Catharine Lorillard Wolfe

Catharine Lorillard Wolfe

Catharine Lorillard Wolfe (8 March 1828-4 April 1887) was an American philanthropist and art collector. Though she gave large amounts of money to institutions such as Grace Episcopal Church and Union College, her most significant gifts were two bequests to the Metropolitan Museum of Art in New York City. Her will gave her large collection of popular contemporary paintings to the Museum, supplementing this with $200,000 cash.

Wolfe's father was a real-estate developer; her mother Dorothea was partial inheritor of the Lorillard furtune. Wolfe led a private and sheltered life. After the death of her parents, she continued their philanthropic activities. She supported the Newsboys' Lodging House and Industrial School (an outgrowth of Charles Loring Brace's movement to help care for New York's homeless children; she financed archeological missions, including one that unearthed Nippur; she was also involved with the American Museum of Natural History, which her father had helped to found.

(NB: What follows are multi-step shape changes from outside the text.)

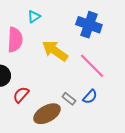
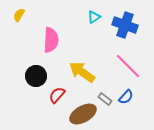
cyan triangle: (34, 17) -> (94, 17), moved
yellow arrow: (55, 51) -> (82, 72), moved

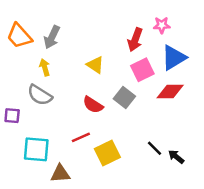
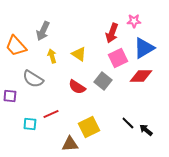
orange trapezoid: (19, 36) -> (16, 46), moved
yellow arrow: (45, 67) -> (52, 56), moved
red line: (81, 137) -> (51, 114), moved
cyan square: (36, 149) -> (30, 124), size x0.6
brown triangle: (60, 174) -> (70, 144), moved

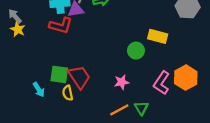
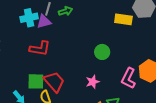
red L-shape: (61, 26) -> (40, 48), moved
yellow rectangle: (158, 36) -> (123, 19), moved

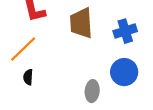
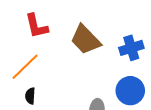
brown trapezoid: (81, 23) -> (85, 40), turned -40

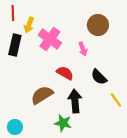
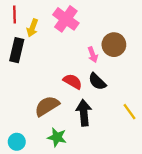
brown circle: (98, 25) -> (114, 45), moved
pink cross: (50, 39) -> (66, 19), moved
black semicircle: (99, 77) -> (97, 81), moved
green star: (63, 123) -> (57, 137), moved

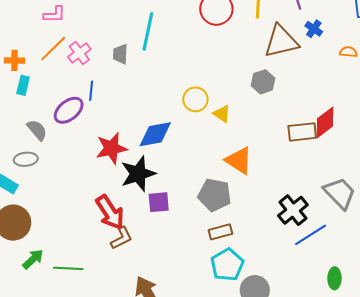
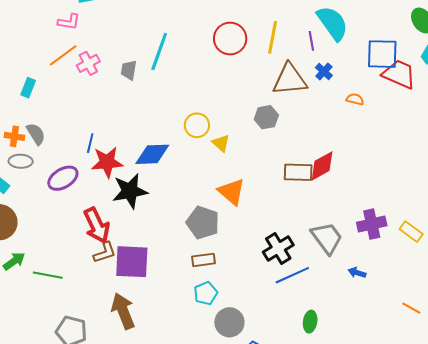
orange cross: (14, 60) -> (14, 136), moved
blue line: (91, 91) -> (90, 143), moved
purple ellipse: (69, 110) -> (63, 178), moved
purple square: (159, 202) -> (132, 262), moved, size x1.6
cyan pentagon: (227, 265) -> (206, 293), size x0.7

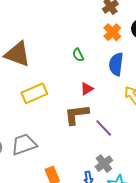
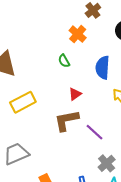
orange cross: (112, 32) -> (78, 34), moved
gray cross: (104, 164) -> (107, 163), moved

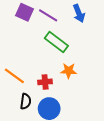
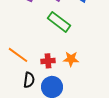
orange star: (69, 71) -> (71, 59), moved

Still, the donation of her collection was her most significant philanthropic endeavor. Her collection gave the Metropolitan its first significant representation of the kinds of paintings that appealed to the general public. Star attractions in her collection included Ludwig Knaus's "Holy Family" and Jules Breton's "A Grand Pardon in Brittany." The opening of the Catharine Lorillard Wolfe Wing displaying these popular paintings, coupled with the Museum's simultaneous acquisition by gift of Rosa Bonheur's enormously popular painting "The Horse Fair" (1853-55), brought to the Metropolitan, for the first time, large numbers of people from beyond the elite circles that traditionally constituted its audiences. The large crowds that Wolfe's collection attracted encouraged other American museums to similarly reach out to members of America's emerging urban middle classes.

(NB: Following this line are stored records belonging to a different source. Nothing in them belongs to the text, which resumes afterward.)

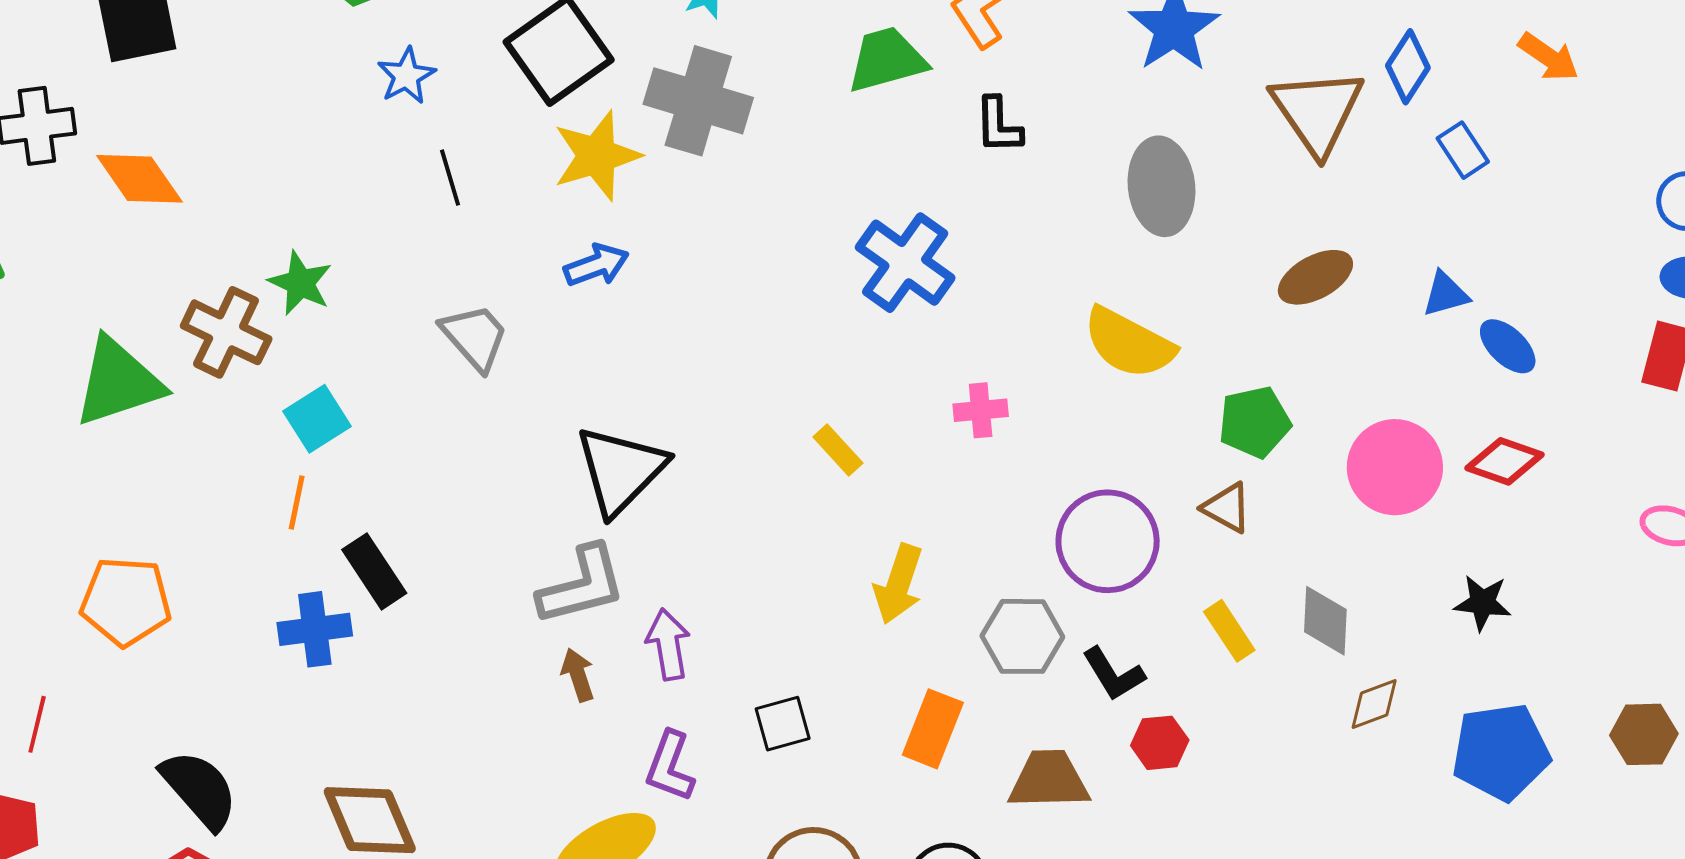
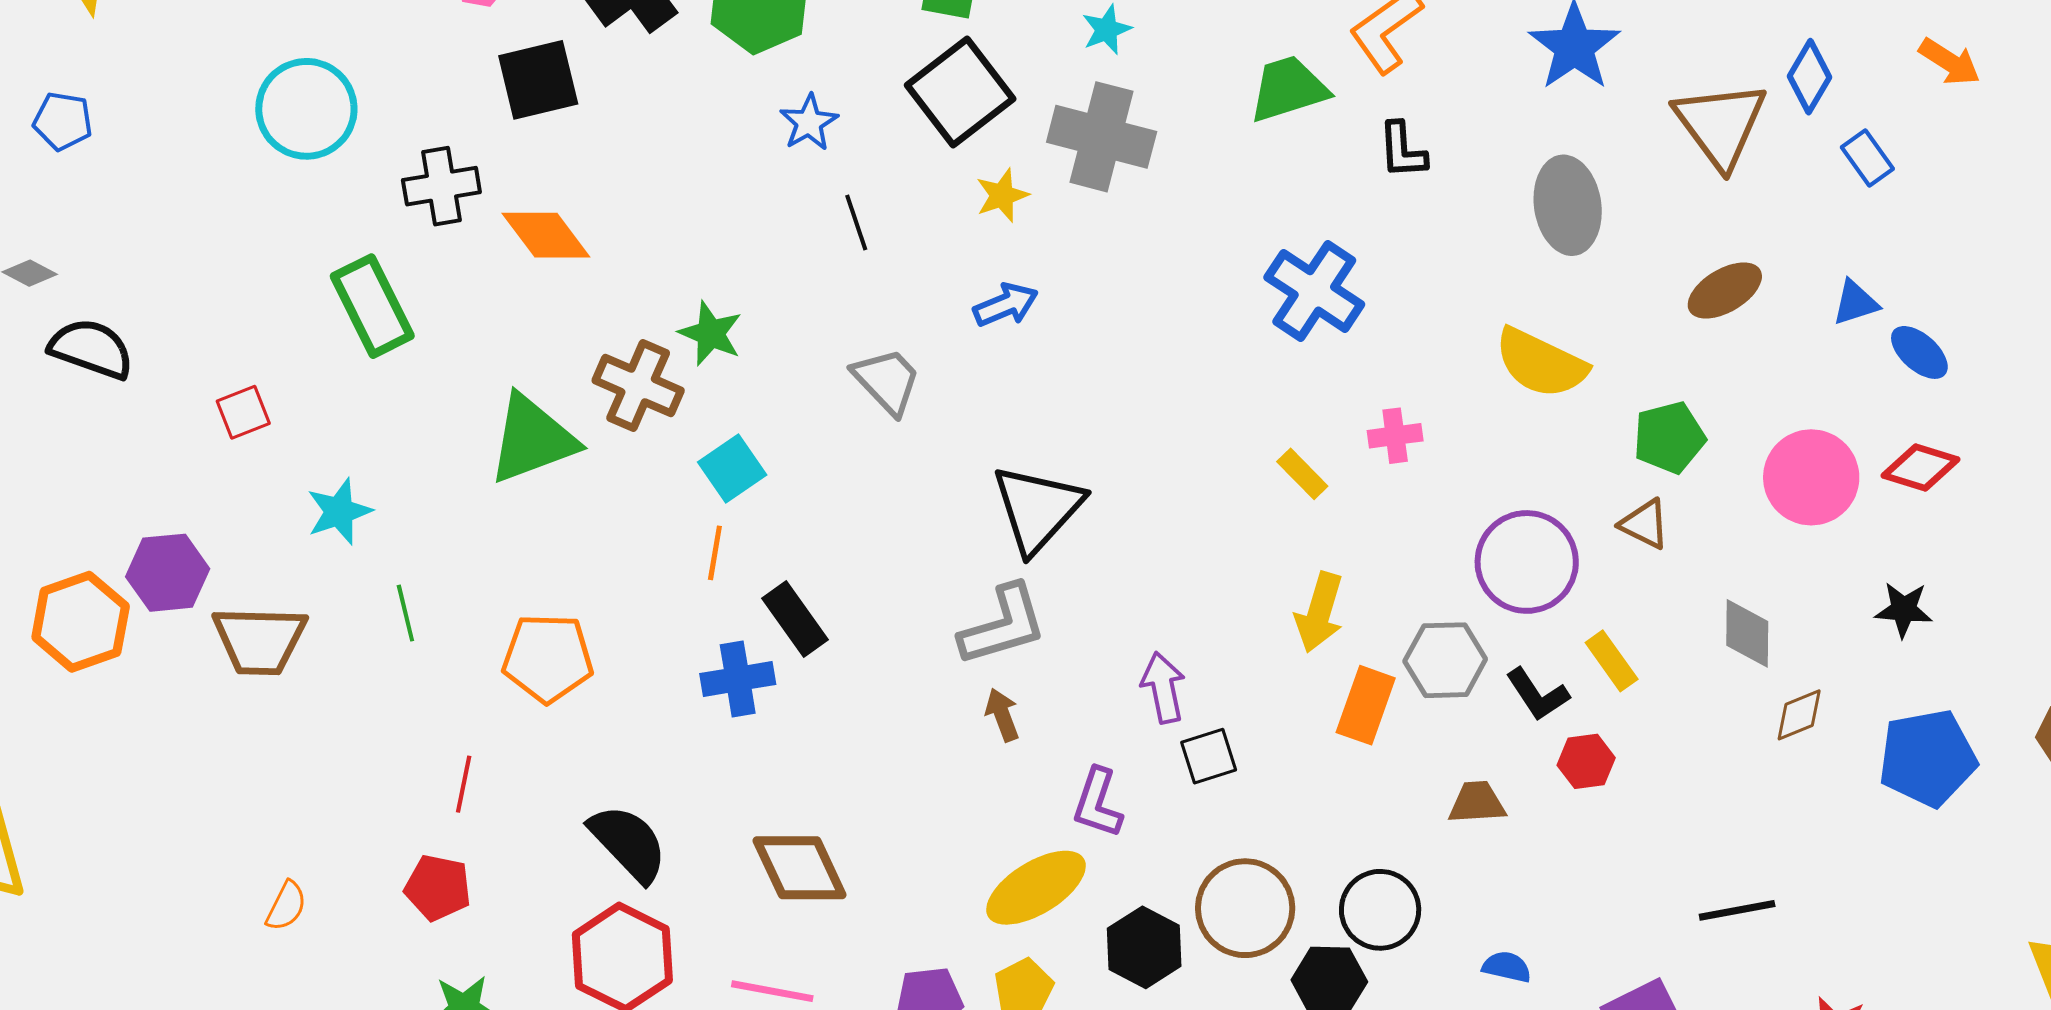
yellow star: (597, 156) -> (1002, 195), size x0.6
yellow rectangle: (838, 450) -> (1302, 474), moved
yellow rectangle: (1229, 631) -> (1612, 661), moved
purple arrow: (668, 644) -> (1163, 688), moved
orange rectangle: (933, 729) -> (1366, 705), moved
brown trapezoid: (1049, 780) -> (1477, 803), size x0.7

Wolfe's gift of $200,000 was the first permanent endowment fund for buying art ever given to a major American museum. It helped launch the competitive cycle of giving that transformed museums in New York, Boston, Philadelphia, and Chicago, from the private pursuits of rich art lovers to professional institutions dedicated to educating large audiences and promoting modern art. Among the masterpieces of world art that the Metropolitan has since acquired using the Wolfe Fund are Pierre-Auguste Renoir's "Madame Charpentier and her Children," Jacques-Louis David's "Death of Socrates," and Winslow Homer's "The Gulf Stream."

In 1896, Wolfe founded the [http://www.clwac.org Catharine Lorillard Wolfe Art Club] a national organization which exhibits and promotes the works of professional women artists.

In addition to bequeathing her painting collection to the museum, Ms. Wolfe left an endowment to Grace Church in Manhattan to promote "women's work." At the urging of Rector Dr. William Reed Huntington and several parishioners, the Catharine Lorillard Wolfe Art Club was established in 1896. The purpose at the time was to provide aid, counsel and exhibition opportunities to young women in the arts in New York City.

Through the years, the Club's focus changed to reflect the members professional standing and interests. Today's members are represented in museums, prestigious art collections, the Who's Who in American art and in homes around the world. Their media include oil, watercolor, pastel, graphics and all forms of sculpture.

Bibliography

*(1887). "Charity Losing a Helper." "New York Times". April 5.
*(1880). "Newsboys in High Feather: Possession Taken of the New Home Provided By Mrs. Wolfe." July 23.
*(1887). "The Wolfe Collection: Public Exhibition at the Metropolitan Museum of Art." "New York Times". November 3.
*(1887). "The Wolfe Millions: the Ways in Which They Will Be Distributed." "New York Times". April 10.
*An obituary of Wolfe appeared in the New York Times on 5 April 1887. Details of her life can be found in her entry in "American National Biography."